* **Description of the task**: Without changing a word, return the listing below, minus its images.

*** Material for the task ***

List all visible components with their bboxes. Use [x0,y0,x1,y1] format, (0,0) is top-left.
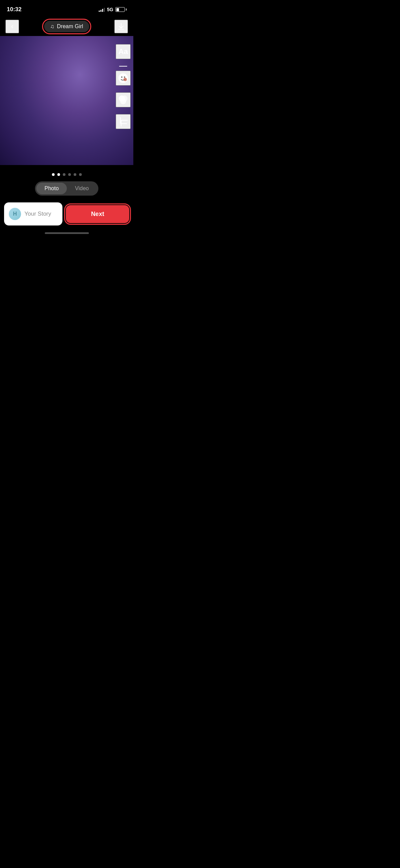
bottom-section: Photo Video H Your Story Next [0,165,133,235]
signal-bar-1 [99,11,100,12]
svg-point-2 [124,76,125,78]
next-button[interactable]: Next [66,205,129,223]
status-right: 5G 39 [99,7,127,12]
page-dots [0,165,133,181]
dot-6 [79,173,82,176]
network-type: 5G [107,7,113,12]
toolbar-divider [119,66,127,67]
bottom-actions: H Your Story Next [0,202,133,225]
signal-bar-3 [102,9,103,12]
back-button[interactable]: ‹ [5,20,19,33]
face-tool-button[interactable] [116,71,131,86]
text-tool-button[interactable]: Aa [116,44,131,59]
battery-text: 39 [116,8,125,11]
svg-point-0 [118,73,128,83]
text-tool-label: Aa [118,47,128,56]
dot-1 [52,173,55,176]
battery-body: 39 [115,7,125,12]
dot-2 [57,173,60,176]
crop-tool-button[interactable] [116,114,131,129]
your-story-button[interactable]: H Your Story [4,202,62,225]
video-label: Video [75,185,89,191]
status-time: 10:32 [7,6,21,13]
status-bar: 10:32 5G 39 [0,0,133,17]
side-toolbar: Aa [116,44,131,129]
story-avatar: H [9,208,21,220]
face-tool-icon [118,73,129,84]
next-button-label: Next [91,211,104,218]
music-pill-wrapper: ♫ Dream Girl [19,21,114,32]
music-pill[interactable]: ♫ Dream Girl [44,21,89,32]
signal-bar-4 [104,8,105,12]
crop-tool-icon [118,117,128,126]
signal-bars [99,7,105,12]
toggle-pill: Photo Video [35,181,98,196]
your-story-label: Your Story [24,211,51,217]
color-tool-icon [118,94,129,105]
download-button[interactable] [114,20,128,33]
svg-point-6 [120,98,126,104]
color-tool-button[interactable] [116,92,131,107]
dot-5 [74,173,76,176]
svg-point-1 [121,76,122,78]
dot-3 [63,173,65,176]
video-option[interactable]: Video [67,183,97,194]
main-image [0,36,133,165]
signal-bar-2 [100,10,101,12]
media-type-toggle: Photo Video [0,181,133,196]
svg-point-3 [123,78,127,81]
dot-4 [68,173,71,176]
battery-indicator: 39 [115,7,127,12]
home-indicator [0,230,133,235]
avatar-letter: H [13,211,17,217]
music-title: Dream Girl [57,23,83,30]
top-toolbar: ‹ ♫ Dream Girl [0,17,133,36]
home-bar [45,232,89,234]
music-note-icon: ♫ [50,23,54,30]
photo-label: Photo [44,185,59,191]
download-icon [117,22,125,31]
battery-tip [126,8,127,11]
photo-option[interactable]: Photo [36,183,67,194]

*** End of Material for the task ***

* **Result of the exercise**:
List all visible components with their bboxes. Use [x0,y0,x1,y1] format, (0,0) is top-left.
bottom-section: Photo Video H Your Story Next [0,165,133,235]
signal-bar-1 [99,11,100,12]
svg-point-2 [124,76,125,78]
next-button[interactable]: Next [66,205,129,223]
status-right: 5G 39 [99,7,127,12]
page-dots [0,165,133,181]
dot-6 [79,173,82,176]
network-type: 5G [107,7,113,12]
toolbar-divider [119,66,127,67]
bottom-actions: H Your Story Next [0,202,133,225]
signal-bar-3 [102,9,103,12]
back-button[interactable]: ‹ [5,20,19,33]
face-tool-button[interactable] [116,71,131,86]
text-tool-button[interactable]: Aa [116,44,131,59]
battery-text: 39 [116,8,125,11]
svg-point-0 [118,73,128,83]
text-tool-label: Aa [118,47,128,56]
dot-1 [52,173,55,176]
battery-body: 39 [115,7,125,12]
dot-2 [57,173,60,176]
crop-tool-button[interactable] [116,114,131,129]
your-story-button[interactable]: H Your Story [4,202,62,225]
video-label: Video [75,185,89,191]
status-time: 10:32 [7,6,21,13]
status-bar: 10:32 5G 39 [0,0,133,17]
side-toolbar: Aa [116,44,131,129]
story-avatar: H [9,208,21,220]
face-tool-icon [118,73,129,84]
next-button-label: Next [91,211,104,218]
music-pill-wrapper: ♫ Dream Girl [19,21,114,32]
music-pill[interactable]: ♫ Dream Girl [44,21,89,32]
signal-bar-4 [104,8,105,12]
crop-tool-icon [118,117,128,126]
signal-bars [99,7,105,12]
toggle-pill: Photo Video [35,181,98,196]
your-story-label: Your Story [24,211,51,217]
color-tool-icon [118,94,129,105]
download-button[interactable] [114,20,128,33]
svg-point-6 [120,98,126,104]
color-tool-button[interactable] [116,92,131,107]
dot-5 [74,173,76,176]
svg-point-1 [121,76,122,78]
dot-3 [63,173,65,176]
video-option[interactable]: Video [67,183,97,194]
main-image [0,36,133,165]
signal-bar-2 [100,10,101,12]
media-type-toggle: Photo Video [0,181,133,196]
svg-point-3 [123,78,127,81]
dot-4 [68,173,71,176]
battery-indicator: 39 [115,7,127,12]
home-indicator [0,230,133,235]
avatar-letter: H [13,211,17,217]
music-title: Dream Girl [57,23,83,30]
top-toolbar: ‹ ♫ Dream Girl [0,17,133,36]
home-bar [45,232,89,234]
music-note-icon: ♫ [50,23,54,30]
photo-label: Photo [44,185,59,191]
download-icon [117,22,125,31]
battery-tip [126,8,127,11]
photo-option[interactable]: Photo [36,183,67,194]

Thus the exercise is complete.